The Website Redesign Process for SEO, Part 1: Goals

by Taylor Pratt December 13th, 2011 

reconstruction

When you hear the word "redesign" you mostly likely feel a wave of anxiety come crashing onto you as you think about the upcoming battles you'll have with coworkers, the enormous time investment, and of course the work itself to make it successful. Take a deep breath and let's take this one step at a time. We'll be walking through six steps in total for this redesign process, focusing today on step 1, Goals.

The SEO Website Redesign Process

  1. Goals
  2. Analysis
  3. Information Gathering
  4. Design & Testing
  5. Preparation
  6. Launch & Tracking

Part 1: Goals

The first thing you need to do should be obvious: everyone needs to lay out what the goals of the new website will be. It's important that you first just put everyone's goals up on a board or in a spreadsheet (however you best work) before you start debating them. I also recommend you organize the goals based on goal type. Here's an example:

Engagement Goals

  • Improve bounce rate
  • Increase time on site
  • More return visitors

Conversion Goals

  • Trial sign ups
  • Improve conversion rates
  • Improve profit per customer
  • Larger orders
  • More sales leads
  • Event sign ups

SEO Goals

  • Search friend design
  • Attract more links
  • Social interaction
  • Improve internal link structure

Once everyone has expressed their opinion it's time for the big task at hand: prioritization. You need to separate your goals into three tiers: primary, secondary and tertiary; and everyone will need to agree on the prioritization. You'll use this prioritization list when making decisions in the design process. The primary goals will be the main focus of the redesign, and you'll find ways to accomplish your secondary and (hopefully) tertiary goals after they have been addressed.

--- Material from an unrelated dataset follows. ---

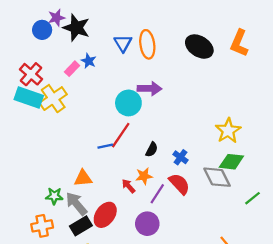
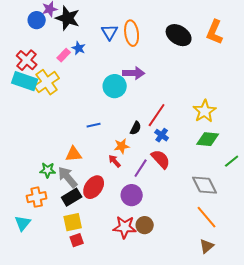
red line: (121, 135) -> (157, 115), moved
orange star: (144, 176) -> (122, 146), moved
gray diamond: (217, 177) -> (205, 185), moved
green line: (252, 198) -> (232, 161), moved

In our next step in the design process we'll focus on analysis. Meaning, we'll go through our analytics and other data points and determine where we're failing and winning when it comes to achieving the goals we just setup. Stay tuned!

Directly related:

Taylor Pratt

Taylor Pratt is an online marketing consultant at Built to Search. Built to Search offers customized SEO, PPC and social media consulting services.

You May Also Like

7 Responses to “The Website Redesign Process for SEO, Part 1: Goals”

  1. Hey Taylor,

    I have been striving for what seems like ages to build an attractive blog.

    With no money (or at least very few) to spend on the project, it is a great to have help like your article, and I look forward to the next in the series.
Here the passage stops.